▶ WHAT IS EXPECTED
Please reproduce the data below exactly, from the first line through the line containing "世界最古の美術展「ヴェネチア・", and leave every later line out.

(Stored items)

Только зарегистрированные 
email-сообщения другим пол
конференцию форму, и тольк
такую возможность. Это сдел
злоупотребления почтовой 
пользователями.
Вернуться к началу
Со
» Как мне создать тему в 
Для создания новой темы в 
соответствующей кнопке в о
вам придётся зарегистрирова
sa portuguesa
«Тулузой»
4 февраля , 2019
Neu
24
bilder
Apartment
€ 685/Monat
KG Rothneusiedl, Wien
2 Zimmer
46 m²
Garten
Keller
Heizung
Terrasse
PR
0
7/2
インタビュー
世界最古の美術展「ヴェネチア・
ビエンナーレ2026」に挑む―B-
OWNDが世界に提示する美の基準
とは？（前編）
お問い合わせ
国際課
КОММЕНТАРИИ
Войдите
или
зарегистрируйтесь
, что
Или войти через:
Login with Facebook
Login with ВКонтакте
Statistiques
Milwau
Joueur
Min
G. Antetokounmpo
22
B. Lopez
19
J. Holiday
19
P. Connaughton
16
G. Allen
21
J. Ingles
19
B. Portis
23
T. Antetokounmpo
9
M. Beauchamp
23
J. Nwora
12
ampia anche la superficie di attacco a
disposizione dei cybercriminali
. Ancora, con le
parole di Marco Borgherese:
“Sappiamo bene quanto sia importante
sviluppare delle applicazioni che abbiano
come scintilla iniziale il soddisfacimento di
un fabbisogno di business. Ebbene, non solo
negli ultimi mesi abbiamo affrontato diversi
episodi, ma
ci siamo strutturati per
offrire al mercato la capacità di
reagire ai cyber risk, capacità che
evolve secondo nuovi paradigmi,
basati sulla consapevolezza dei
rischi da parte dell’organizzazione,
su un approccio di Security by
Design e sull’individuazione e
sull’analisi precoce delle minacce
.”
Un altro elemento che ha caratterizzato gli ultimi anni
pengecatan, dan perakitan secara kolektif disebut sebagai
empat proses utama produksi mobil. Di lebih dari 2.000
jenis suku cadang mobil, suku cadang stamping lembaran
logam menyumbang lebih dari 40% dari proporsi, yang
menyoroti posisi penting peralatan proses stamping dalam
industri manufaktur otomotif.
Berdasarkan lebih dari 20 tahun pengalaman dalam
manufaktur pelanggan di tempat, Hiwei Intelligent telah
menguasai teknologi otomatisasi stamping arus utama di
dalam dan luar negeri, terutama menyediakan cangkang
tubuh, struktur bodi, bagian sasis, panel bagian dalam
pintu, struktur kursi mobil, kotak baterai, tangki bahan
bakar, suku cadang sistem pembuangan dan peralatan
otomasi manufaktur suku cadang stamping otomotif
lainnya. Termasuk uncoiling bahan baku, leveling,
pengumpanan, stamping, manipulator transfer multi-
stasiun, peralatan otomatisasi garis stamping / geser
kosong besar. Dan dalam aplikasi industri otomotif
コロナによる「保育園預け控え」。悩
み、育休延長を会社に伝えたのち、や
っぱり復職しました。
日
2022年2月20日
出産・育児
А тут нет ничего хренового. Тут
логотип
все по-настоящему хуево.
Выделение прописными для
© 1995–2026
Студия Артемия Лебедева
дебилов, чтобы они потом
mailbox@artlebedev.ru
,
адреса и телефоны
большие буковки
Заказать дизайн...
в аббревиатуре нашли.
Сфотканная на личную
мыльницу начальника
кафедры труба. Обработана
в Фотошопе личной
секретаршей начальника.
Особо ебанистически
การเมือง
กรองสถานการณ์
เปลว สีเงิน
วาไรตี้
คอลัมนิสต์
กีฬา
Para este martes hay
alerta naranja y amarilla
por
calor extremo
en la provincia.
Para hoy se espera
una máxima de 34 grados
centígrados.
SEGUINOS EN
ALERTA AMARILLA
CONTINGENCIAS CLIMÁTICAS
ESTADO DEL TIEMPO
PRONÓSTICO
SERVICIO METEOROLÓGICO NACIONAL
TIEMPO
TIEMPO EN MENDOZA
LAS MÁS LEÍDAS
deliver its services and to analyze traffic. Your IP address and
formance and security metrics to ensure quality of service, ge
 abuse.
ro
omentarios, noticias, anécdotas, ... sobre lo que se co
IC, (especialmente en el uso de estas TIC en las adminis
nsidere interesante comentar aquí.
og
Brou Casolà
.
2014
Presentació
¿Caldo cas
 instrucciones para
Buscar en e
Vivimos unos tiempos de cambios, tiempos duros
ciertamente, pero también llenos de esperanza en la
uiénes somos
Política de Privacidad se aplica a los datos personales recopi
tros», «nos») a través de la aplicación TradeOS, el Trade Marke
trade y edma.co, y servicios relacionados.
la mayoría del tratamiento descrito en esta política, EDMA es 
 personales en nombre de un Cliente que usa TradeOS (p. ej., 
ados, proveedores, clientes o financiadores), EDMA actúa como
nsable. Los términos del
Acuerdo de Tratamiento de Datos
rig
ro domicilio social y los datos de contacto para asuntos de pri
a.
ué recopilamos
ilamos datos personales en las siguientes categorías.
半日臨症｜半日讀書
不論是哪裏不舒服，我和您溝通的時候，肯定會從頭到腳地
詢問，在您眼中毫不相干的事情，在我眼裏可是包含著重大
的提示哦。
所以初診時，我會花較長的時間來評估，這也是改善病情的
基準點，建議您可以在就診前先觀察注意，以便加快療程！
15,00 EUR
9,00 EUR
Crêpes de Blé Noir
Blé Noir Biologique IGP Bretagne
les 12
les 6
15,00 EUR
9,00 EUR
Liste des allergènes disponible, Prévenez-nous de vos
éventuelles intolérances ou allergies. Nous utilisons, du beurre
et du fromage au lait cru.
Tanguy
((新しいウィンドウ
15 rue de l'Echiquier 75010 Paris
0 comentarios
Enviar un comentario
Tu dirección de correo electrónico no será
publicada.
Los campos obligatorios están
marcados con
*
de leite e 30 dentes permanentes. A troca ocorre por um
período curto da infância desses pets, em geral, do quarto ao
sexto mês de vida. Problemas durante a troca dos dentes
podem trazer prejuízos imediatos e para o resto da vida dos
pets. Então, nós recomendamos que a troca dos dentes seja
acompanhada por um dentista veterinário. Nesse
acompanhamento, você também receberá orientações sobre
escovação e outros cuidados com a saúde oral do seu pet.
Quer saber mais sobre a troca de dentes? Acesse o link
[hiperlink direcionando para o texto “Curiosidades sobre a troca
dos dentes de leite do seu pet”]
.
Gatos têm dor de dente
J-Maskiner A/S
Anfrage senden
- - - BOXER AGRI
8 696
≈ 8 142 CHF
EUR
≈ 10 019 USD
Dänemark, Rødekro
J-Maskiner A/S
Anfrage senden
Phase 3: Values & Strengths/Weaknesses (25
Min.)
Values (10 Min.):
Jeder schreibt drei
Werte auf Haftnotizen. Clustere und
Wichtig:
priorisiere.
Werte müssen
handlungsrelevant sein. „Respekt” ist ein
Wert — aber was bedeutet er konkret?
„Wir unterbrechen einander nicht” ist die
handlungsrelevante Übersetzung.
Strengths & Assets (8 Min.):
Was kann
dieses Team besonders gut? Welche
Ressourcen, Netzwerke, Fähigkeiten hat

▶ WRITTEN RESPONSE
Только зарегистрированные 
email-сообщения другим пол
конференцию форму, и тольк
такую возможность. Это сдел
злоупотребления почтовой 
пользователями.
Вернуться к началу
Со
» Как мне создать тему в 
Для создания новой темы в 
соответствующей кнопке в о
вам придётся зарегистрирова
sa portuguesa
«Тулузой»
4 февраля , 2019
Neu
24
bilder
Apartment
€ 685/Monat
KG Rothneusiedl, Wien
2 Zimmer
46 m²
Garten
Keller
Heizung
Terrasse
PR
0
7/2
インタビュー
世界最古の美術展「ヴェネチア・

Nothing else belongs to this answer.